- The Washington Times - Thursday, September 18, 2003

Storm diplomacy

Hurricane Isabel disrupted diplomatic affairs in Washington yesterday, as embassies rescheduled receptions, think tanks postponed events and one foreign president canceled a news conference.

Iceland President Olafur Ragnar Grimsson was scheduled to discuss his proposal for a new northern partnership, involving the United States, Canada, Russia and the Nordic countries.

He recently discussed his “New North” concept in a meeting with Alaska Gov. Frank H. Murkowski. The proposal would span the entire Northern Hemisphere and “deal with issues important to the countries of that area,” he said.



The Kyrgyzstan Embassy rescheduled a reception to Sept. 25, and many embassies closed early.

The Progressive Policy Institute was to hold a forum on trade relations between the United States and the Muslim world.
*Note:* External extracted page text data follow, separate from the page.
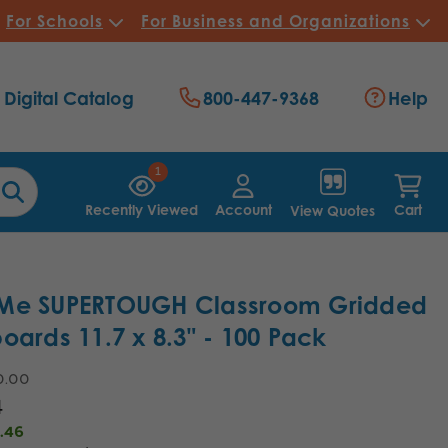
For Schools
For Business and Organizations
Digital Catalog
800-447-9368
Help
1
Recently Viewed
Account
Cart
View Quotes
Me SUPERTOUGH Classroom Gridded
oards 11.7 x 8.3" - 100 Pack
0.00
4
.46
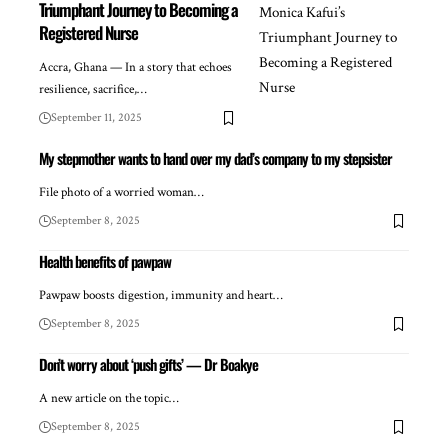
Triumphant Journey to Becoming a
Registered Nurse
Accra, Ghana — In a story that echoes
resilience, sacrifice,…
September 11, 2025
My stepmother wants to hand over my dad’s company to my stepsister
File photo of a worried woman…
September 8, 2025
Health benefits of pawpaw
Pawpaw boosts digestion, immunity and heart…
September 8, 2025
Don’t worry about ‘push gifts’ — Dr Boakye
A new article on the topic…
September 8, 2025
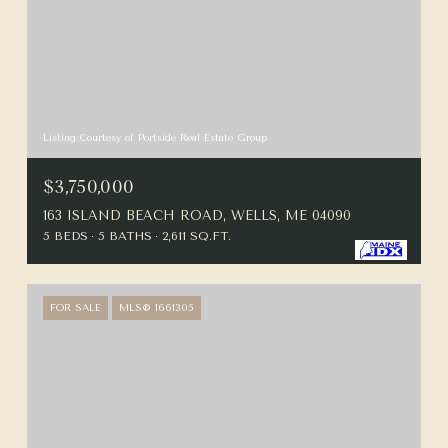
Listing Courtesy of Portside Real Estate Group
$3,750,000
163 ISLAND BEACH ROAD, WELLS, ME 04090
5 BEDS
5 BATHS
2,611 SQ.FT.
FOR SALE
MLS® 1661305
That event has not yet been rescheduled.

The congressional human rights panel, the Commission on Security and Cooperation in Europe, postponed a hearing with survivors who lost relatives in the conflict in Kosovo in 1998 and 1999. No new date has been set for the hearing.

Somber Swedes

The mood at the Swedish Embassy was somber Wednesday night, as members of the Swedish women’s soccer team joined Ambassador Jan Eliasson in remembering Foreign Minister Anna Lindh, who was slain in Stockholm last week.

“I’m the same age of Anna Lindh,” team coach Marika Domanski Lyfors, 46, told our correspondent John Haydon. “I have followed her career. We grew up seeing her face in life, especially us women and girls. We will play in her honor and play for her.”
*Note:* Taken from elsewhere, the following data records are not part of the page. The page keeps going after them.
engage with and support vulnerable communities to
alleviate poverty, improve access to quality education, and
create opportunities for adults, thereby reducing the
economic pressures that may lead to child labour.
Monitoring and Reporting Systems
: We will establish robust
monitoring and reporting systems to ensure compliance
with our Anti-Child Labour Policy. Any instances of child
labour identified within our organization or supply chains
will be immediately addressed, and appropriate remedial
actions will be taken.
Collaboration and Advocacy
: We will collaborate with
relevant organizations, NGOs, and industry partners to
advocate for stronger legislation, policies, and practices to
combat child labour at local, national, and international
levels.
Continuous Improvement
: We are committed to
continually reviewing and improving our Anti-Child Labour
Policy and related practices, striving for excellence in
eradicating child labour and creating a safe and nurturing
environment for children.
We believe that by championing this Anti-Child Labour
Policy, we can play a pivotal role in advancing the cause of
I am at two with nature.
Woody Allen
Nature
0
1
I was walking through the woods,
The Swedish team is in town for a World Cup match Sunday against the U.S. national team at RFK Stadium.

Mr. Eliasson, asked for a prediction on the outcome of the match, proved to be a true ambassador.
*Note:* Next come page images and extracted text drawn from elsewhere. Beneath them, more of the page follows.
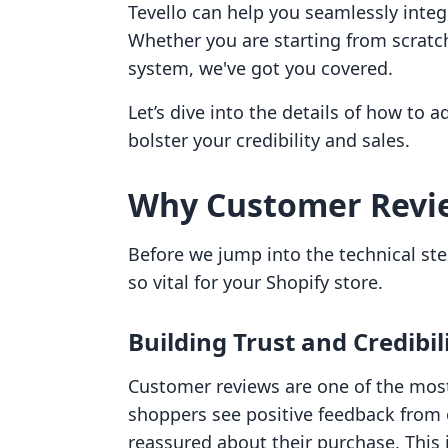
Tevello can help you seamlessly integr
Whether you are starting from scratc
system, we've got you covered.
Let’s dive into the details of how to 
bolster your credibility and sales.
Why Customer Revi
Before we jump into the technical ste
so vital for your Shopify store.
Building Trust and Credibil
Customer reviews are one of the most
shoppers see positive feedback from o
reassured about their purchase. This i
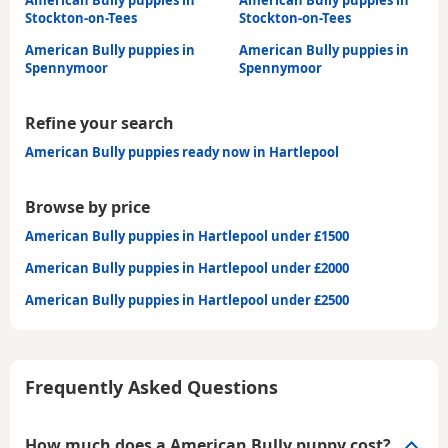
Stockton-on-Tees
Stockton-on-Tees
American Bully puppies in
American Bully puppies in
Spennymoor
Spennymoor
Refine your search
American Bully puppies ready now in Hartlepool
Browse by price
American Bully puppies in Hartlepool under £1500
American Bully puppies in Hartlepool under £2000
American Bully puppies in Hartlepool under £2500
Frequently Asked Questions
How much does a American Bully puppy cost?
“We look forward to the match on Sunday. Whatever the result, we will applaud,” he said. “Is that diplomatic enough?”

Ukraine apes Soviets

The new U.S. ambassador to Ukraine yesterday defended press freedom and criticized the government in Kiev for adopting “Soviet” methods to intimidate the news media.

Ambassador John E. Herbst said at a conference on free speech and human rights that the United States is “concerned about the encroachment on the freedom of the press in Ukraine.” He added that the former Soviet republic is adopting “Soviet methods” to try to discourage press criticism of the government.

Mr. Herbst, in his first public appearance since arriving in Kiev last week, also criticized the government for failing to solve the case of the slain journalist, Georgy Gongadze, who vanished in September 2000. His headless body was discovered two months later in a wooded area near the capital.

“There are many questions without answers concerning the death of Georgy Gongadze, and we would like these questions to be solved and see those responsible for his death to be called to account,” he said.

The political opposition in Ukraine has blamed President Leonid Kuchma and several other senior officials of involvement in the killing. Mr. Kuchma has strongly denied the accusations.

Mr. Herbst said at the conference, “It is very fitting that my first public appearance in Ukraine is in support of freedom of speech and human rights because of the important role these values play in the United States and democracies around the world.

“Freedom of the media and the rule of law are essential for the development of democratic and prosperous societies.”

He noted that 50 participants in the conference received cash awards through the U.S. Embassy’s Media Freedom and Human Rights Grant Competition.